March 3, 2021 Posted In Uncategorized
The statute of limitations is the amount of time a person has to file a lawsuit after a construction accident. If you do not file a claim before the deadline passes, you lose the right to do so.
In California, the statute of limitations for construction accident claims vary based upon the cause of action. Most lawsuits have a two-year deadline from the date the injury occurred unless it is related to asbestos exposure, in which case you would only have one year.
In some circumstances, the statute of limitations can be “tolled” or suspended. Which means the time limit won’t begin running for a specific time.
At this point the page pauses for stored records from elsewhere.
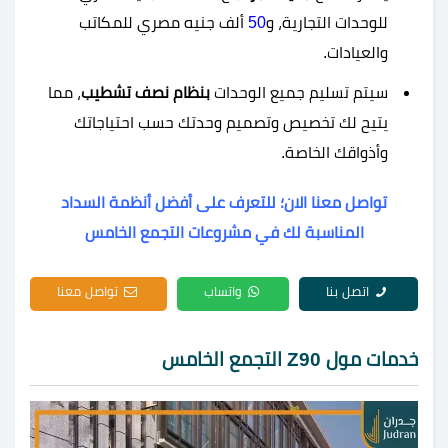
للوحدات التجارية، و
50
ألف جنيه مصري للمكاتب
والعيادات.
سيتم تسليم جميع الوحدات
بنظام نصف تشطيب
، مما
يتيح لك تخصيص وتصميم وحدتك حسب احتياجاتك
وأذواقك الخاصة.
تواصل معنا الان؛ للتعرف على أفضل أنظمة السداد
المناسبة لك في مشروعات التجمع الخامس
اتصل بنا
واتساب
تواصل معنا
خدمات مول Z90 التجمع الخامس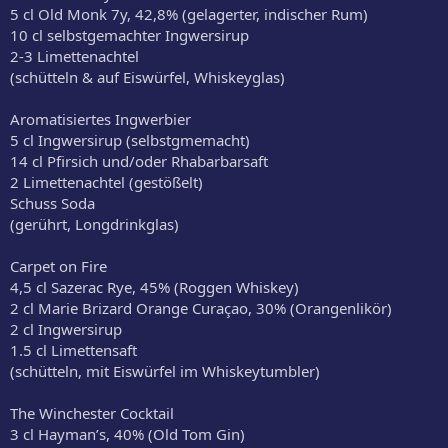
5 cl Old Monk 7y, 42,8% (gelagerter, indischer Rum)
10 cl selbstgemachter Ingwersirup
2­-3 Limettenachtel
(schütteln & auf Eiswürfel, Whiskeyglas)
Aromatisiertes Ingwerbier
5 cl Ingwersirup (selbstgmemacht)
14 cl Pfirsich und/oder Rhabarbarsaft
2 Limettenachtel (gestößelt)
Schuss Soda
(gerührt, Longdrinkglas)
Carpet on Fire
4,5 cl Sazerac Rye, 45% (Roggen Whiskey)
2 cl Marie Brizard Orange Curaçao, 30% (Orangenlikör)
2 cl Ingwersirup
1.5 cl Limettensaft
(schütteln, mit Eiswürfel im Whiskeytumbler)
The Winchester Cocktail
3 cl Hayman’s, 40% (Old Tom Gin)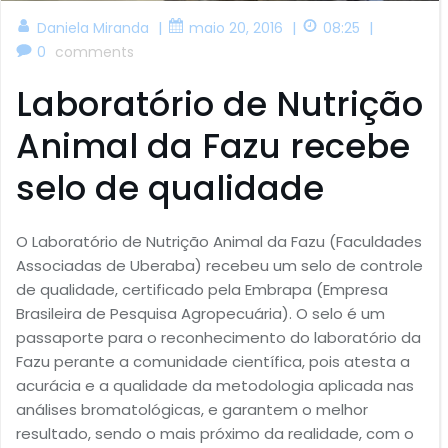
|
|
|
Daniela Miranda
maio 20, 2016
08:25
0
comments
Laboratório de Nutrição
Animal da Fazu recebe
selo de qualidade
O Laboratório de Nutrição Animal da Fazu (Faculdades
Associadas de Uberaba) recebeu um selo de controle
de qualidade, certificado pela Embrapa (Empresa
Brasileira de Pesquisa Agropecuária). O selo é um
passaporte para o reconhecimento do laboratório da
Fazu perante a comunidade científica, pois atesta a
acurácia e a qualidade da metodologia aplicada nas
análises bromatológicas, e garantem o melhor
resultado, sendo o mais próximo da realidade, com o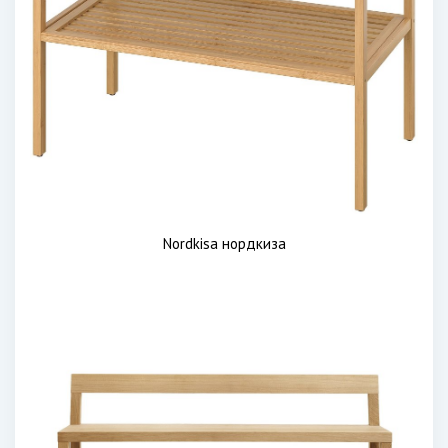
Nordkisa нордкиза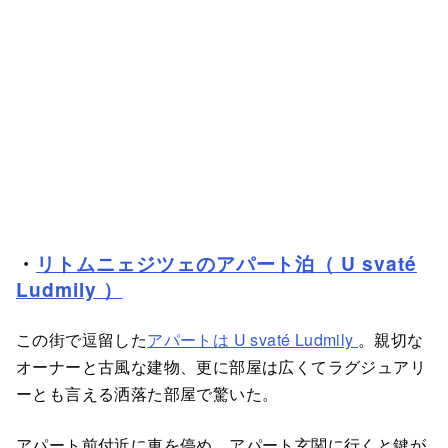
・
リトムニェジツェのアパート泊（ U svaté
Ludmily ）
この街で逗留した
アパートは U svaté Ludmily
。親切な
オーナーと古風な建物、更に部屋は広くてラグジュアリ
ーとも言える洒落た部屋で驚いた。
アパート前付近に車を停め、アパート玄関に行くと鍵が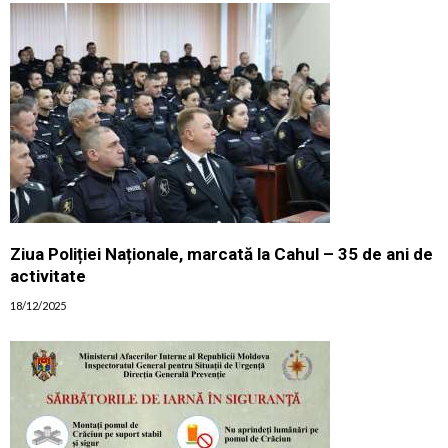
Ziua Poliției Naționale, marcată la Cahul – 35 de ani de
activitate
18/12/2025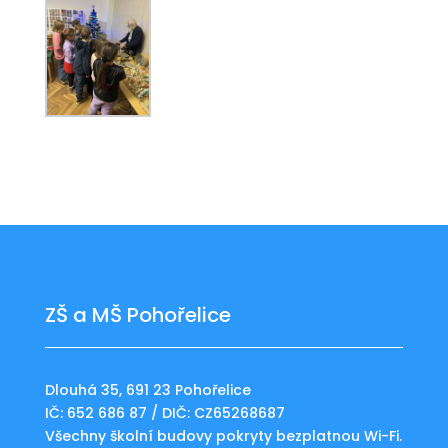
ZŠ a MŠ Pohořelice
Dlouhá 35, 691 23 Pohořelice
IČ: 652 686 87 / DIČ: CZ65268687
Všechny školní budovy pokryty bezplatnou Wi-Fi.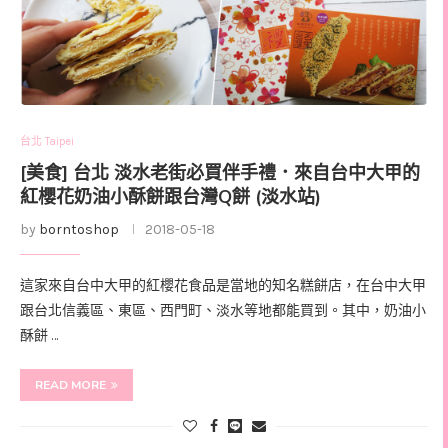
台北 Taipei
[美食] 台北 淡水老街必買伴手禮．來自台中大甲的
紅櫻花奶油小酥餅跟台灣Q餅 (淡水站)
by
borntoshop
2018-05-18
這家來自台中大甲的紅櫻花食品是當地的知名糕餅店，在台中大甲
跟台北信義區、東區、西門町、淡水等地都能買到。其中，奶油小
酥餅 …
READ MORE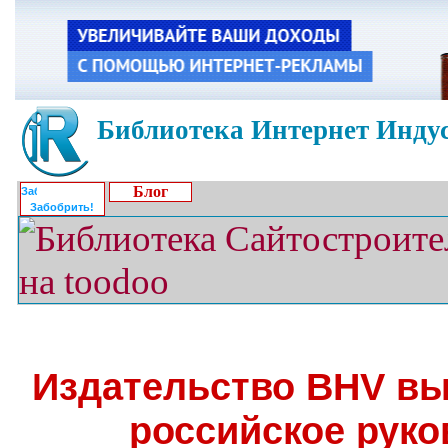
Библиотека Интернет Индус
Блог
Забобрить!
Издательство BHV вы
российское руко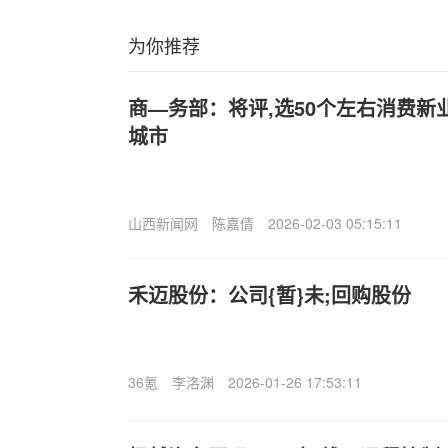
为你推荐
商—务部：将评,选50个左右消费新
城市
山西新闻网
陈嘉倩
2026-02-03 05:15:11
禾迈股份：公司{暂}未;回购股份
36氪
李洛渊
2026-01-26 17:53:11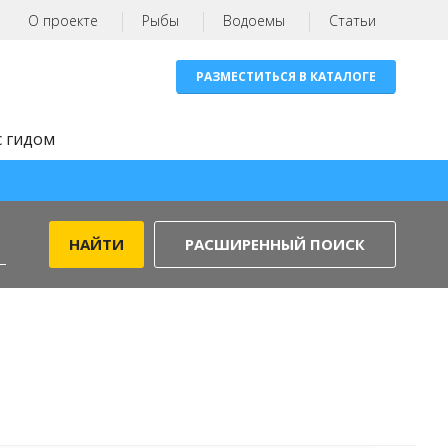
О проекте
Рыбы
Водоемы
Статьи
РАЗМЕСТИТЬСЯ В КАТАЛОГЕ
с гидом
РАСШИРЕННЫЙ ПОИСК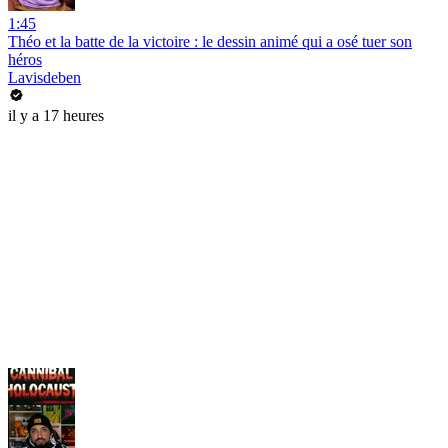
1:45
Théo et la batte de la victoire : le dessin animé qui a osé tuer son
héros
Lavisdeben
il y a 17 heures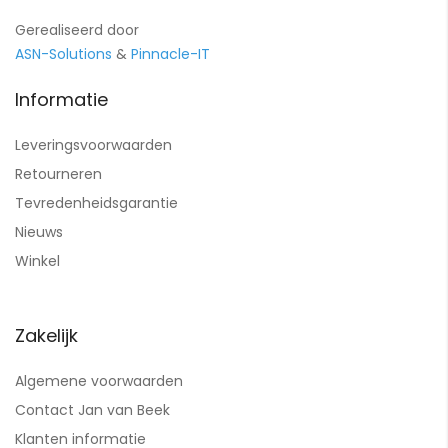
Gerealiseerd door
ASN-Solutions
&
Pinnacle-IT
Informatie
Leveringsvoorwaarden
Retourneren
Tevredenheidsgarantie
Nieuws
Winkel
Zakelijk
Algemene voorwaarden
Contact Jan van Beek
Klanten informatie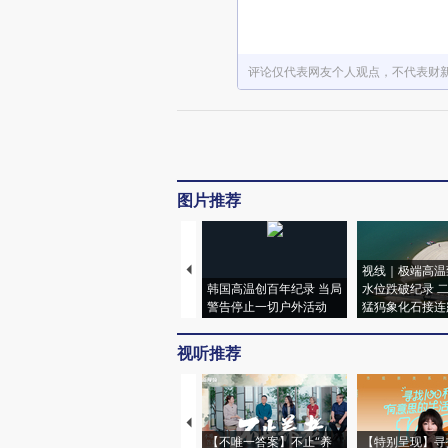
评论仅代表网友个人观点，不代表财
图片推荐
视线｜极端高温
韩国高温创百年纪录 当局
水位跌破纪录 
警告停止一切户外活动
猛犸象化石接连
视听推荐
【不唯一答案】不止“养
【特别呈现】寻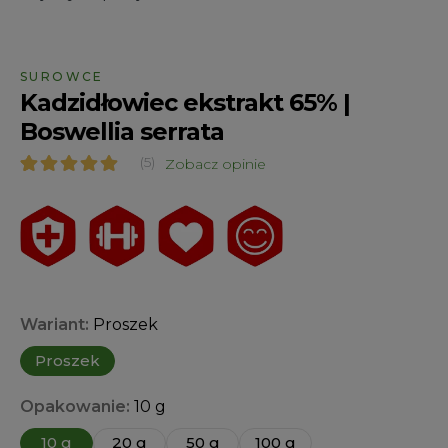
SUROWCE
Kadzidłowiec ekstrakt 65% |
Boswellia serrata
(5)
Zobacz opinie
Oceniony
5
4.80
na 5 na
podstawie
ocen
klientów
Wariant:
Proszek
Proszek
Opakowanie:
10 g
10 g
20 g
50 g
100 g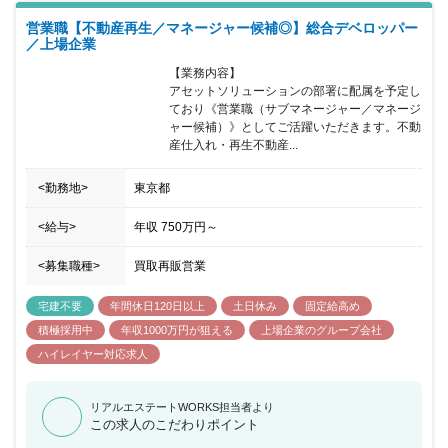
営業職【不動産再生／マネージャー候補◎】総合デベロッパー
／上場企業
【業務内容】

アセットソリューションの部署に配属を予定し
ており《営業職（サブマネージャー／マネージ
ャー候補）》としてご活躍いただきます。不動
産仕入れ・再生不動産...
<勤務地>
東京都
<給与>
年収
750万円
～
<募集職種>
買取再販営業
宅建不要
年間休日120日以上
土日休み
固定給高め
積極採用中
年収1000万円が狙える
上場企業のグループ会社
ハイレイヤー対応求人
リアルエステートWORKS担当者より
この求人のこだわりポイント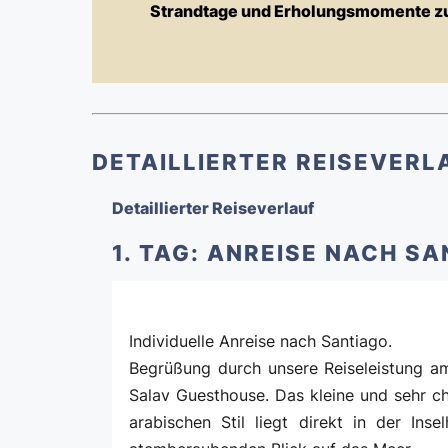
Strandtage und Erholungsmomente z
DETAILLIERTER REISEVERL
Detaillierter Reiseverlauf
1. TAG: ANREISE NACH S
Individuelle Anreise nach Santiago.
Begrüßung durch unsere Reiseleistung am
Salav Guesthouse. Das kleine und sehr c
arabischen Stil liegt direkt in der Ins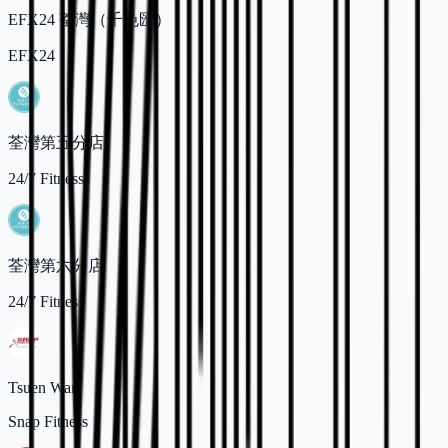
EFX24 荃灣（千色匯）
EFX24
荃灣第五分店
24/7 Fitness
荃灣第六分店
24/7 Fitness
Tsuen Wan
Snap Fitness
The statute of limitations can only be tolled when:
Once the condition leading to tolling has ended, then the statute of limitations begins to run or resumes. For instance, the two-year statute of limitations will start to run when an injury is discovered. Cases involving tolling are complex and require an experienced construction accident lawyer who can determine if you can still file a lawsuit.
The statute of repose and statute of limitations, while similar, are distinct. California has two statutes of repose in addition to the statute of limitations, which only impact cases for construction defects against builders, designers, and others involved in construction.
The first one applies a four-year deadline starting from the date a project is completed for cases involving an injury resulting from construction defects related to the design, planning, specifications, supervising, observation, surveying, construction of, or improvements on a property. The statute can also apply to patent defects, which are evident mistakes made by contractors who fail to inspect the property. If an injury accident occurs in the fourth year after the project’s completion, then the lawsuit must be filed within one year from the injury date.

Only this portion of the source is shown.